"Can you keep crayfish as a pet?

"Can you keep crayfish as a pet?

Crayfish, also sometimes known as crawfish or freshwater lobsters, are crustaceans that are similar in appearance to the lobster, to whom they are related. As well as being an important source of food in some countries and indeed, sometimes offered for sale in supermarkets in the UK, the crayfish lives naturally in the streams, lakes and canals of the UK, and can also make an interesting pet!

Here in the UK, our native crayfish species is the European white-clawed crayfish, and today, these are rather rare. Our watercourses are today full of another species, called the signal crayfish, which is an invasive species that has largely contributed to the falling numbers of our native type.
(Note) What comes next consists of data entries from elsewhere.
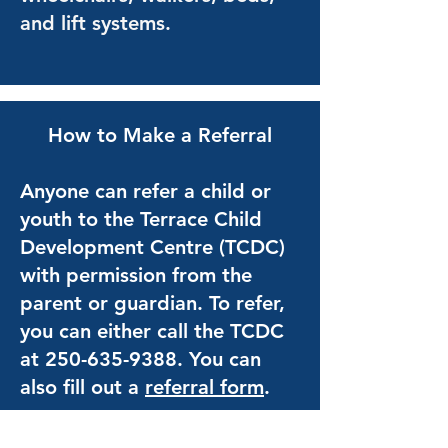
and lift systems.
How to Make a Referral
Anyone can refer a child or
youth to the Terrace Child
Development Centre (TCDC)
with permission from the
parent or guardian. To refer,
you can either call the TCDC
at
250-635-9388
. You can
also fill out a
referral form
.
If you are unsure whether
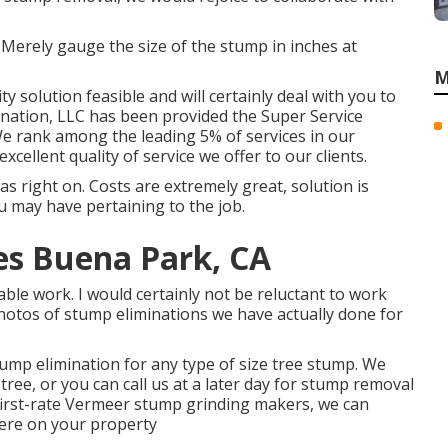
 Merely gauge the size of the stump in inches at
M
y solution feasible and will certainly deal with you to
ination, LLC has been provided the Super Service
 We rank among the leading 5% of services in our
xcellent quality of service we offer to our clients.
 right on. Costs are extremely great, solution is
u may have pertaining to the job.
s Buena Park, CA
able work. I would certainly not be reluctant to work
hotos of stump eliminations we have actually done for
ump elimination for any type of size tree stump. We
ee, or you can call us at a later day for stump removal
first-rate Vermeer stump grinding makers, we can
ere on your property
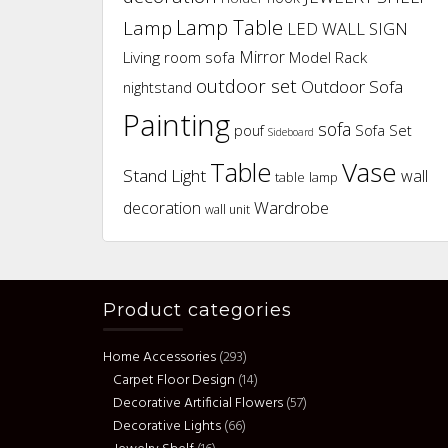
Lamp Table
Lamp
LED WALL SIGN
Mirror
Living room sofa
Model Rack
outdoor set
Outdoor Sofa
nightstand
Painting
sofa
pouf
Sofa Set
Sideboard
Vase
Table
Stand Light
wall
table lamp
Wardrobe
decoration
wall unit
Product categories
Home Accessories
(293)
Carpet Floor Design
(14)
Decorative Artificial Flowers
(57)
Decorative Lights
(66)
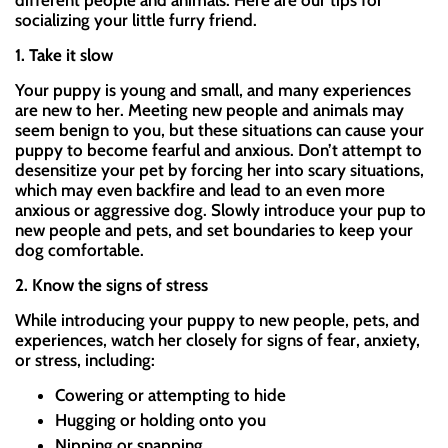
different people and animals. Here are our tips for
socializing your little furry friend.
1. Take it slow
Your puppy is young and small, and many experiences
are new to her. Meeting new people and animals may
seem benign to you, but these situations can cause your
puppy to become fearful and anxious. Don’t attempt to
desensitize your pet by forcing her into scary situations,
which may even backfire and lead to an even more
anxious or aggressive dog. Slowly introduce your pup to
new people and pets, and set boundaries to keep your
dog comfortable.
2. Know the signs of stress
While introducing your puppy to new people, pets, and
experiences, watch her closely for signs of fear, anxiety,
or stress, including:
Cowering or attempting to hide
Hugging or holding onto you
Nipping or snapping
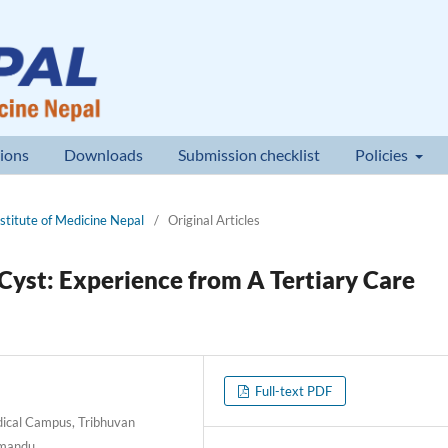
ions
Downloads
Submission checklist
Policies
nstitute of Medicine Nepal
/
Original Articles
yst: Experience from A Tertiary Care
Full-text PDF
ical Campus, Tribhuvan
thmandu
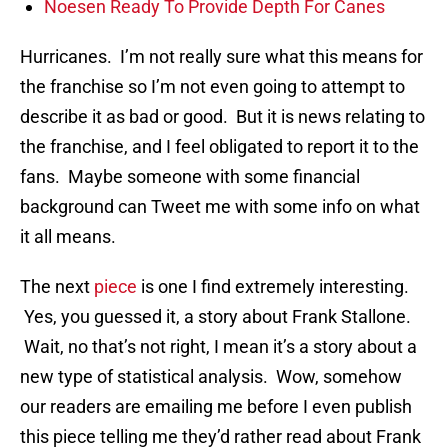
Noesen Ready To Provide Depth For Canes
Hurricanes. I’m not really sure what this means for
the franchise so I’m not even going to attempt to
describe it as bad or good. But it is news relating to
the franchise, and I feel obligated to report it to the
fans. Maybe someone with some financial
background can Tweet me with some info on what
it all means.
The next
piece
is one I find extremely interesting.
Yes, you guessed it, a story about Frank Stallone.
Wait, no that’s not right, I mean it’s a story about a
new type of statistical analysis. Wow, somehow
our readers are emailing me before I even publish
this piece telling me they’d rather read about Frank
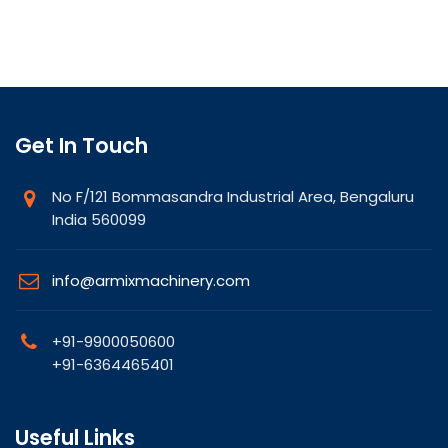
Get In Touch
No F/121 Bommasandra Industrial Area, Bengaluru
India 560099
info@armixmachinery.com
+91-9900050600
+91-6364465401
Useful Links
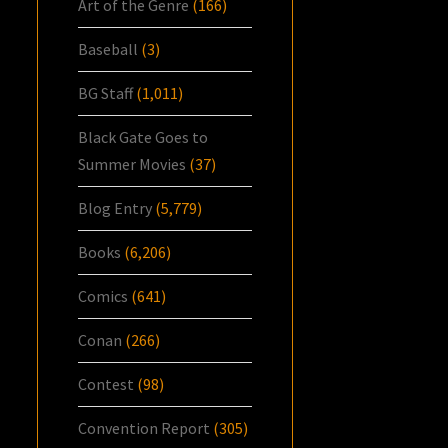
Art of the Genre
(166)
Baseball
(3)
BG Staff
(1,011)
Black Gate Goes to
Summer Movies
(37)
Blog Entry
(5,779)
Books
(6,206)
Comics
(641)
Conan
(266)
Contest
(98)
Convention Report
(305)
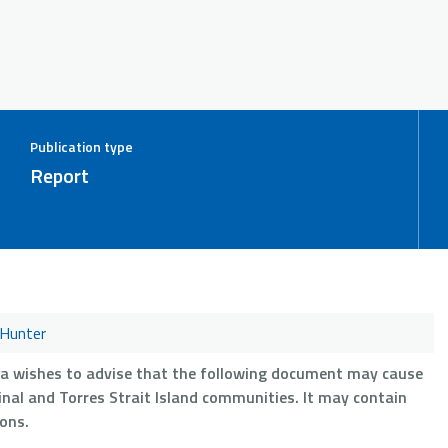
Publication type
Report
Hunter
ia wishes to advise that the following document may cause
nal and Torres Strait Island communities. It may contain
ons.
Because the native European white-clawed crayfish is already threatened in the wild, it is vitally important that you do not trap and catch crayfish in the wild without a permit and a good understanding of identifying the different species. This also means that you should not ever release crayfish of any type into the wild once you have bought and kept them as a pet.

While crayfish are not among the most common of pets in the UK, larger aquatic retailers and specialist pet stores sometimes offer them for sale as pets, and for such an interesting animal, they are relatively low maintenance and easy to keep. So, is a pet crayfish the right choice for you? Read on to learn more!

How to set up a tank for crayfish

You don’t need a particularly large tank to keep crayfish happy, although of course you will need to think bigger if you wish to keep more than a couple! For just a couple of crayfish, a ten-gallon tank is perfectly sufficient. The tank should be situated in a room that has a stable temperature, and that receives plenty of natural light. Cover the bottom of the tank with simple aquarium gravel, to a depth of around three inches. Sloping the gravel towards the front of the tank will mean that waste falls to the front, allowing for easier cleaning.

Add some decoration such as river rocks, stones and ornaments to provide hiding places for your crayfish, and ensure that they are all large enough to prevent your crayfish from getting stuck! Don’t forget that crayfish are adept crawlers and climbers, so stop any ornaments well short of the top of the tank, to prevent escapes! For this same reason, a well secured lid or screen for the top of the tank is vital. Crayfish do not need a light in the top of their tank like many other aquatic animals do, and natural lighting is perfectly sufficient.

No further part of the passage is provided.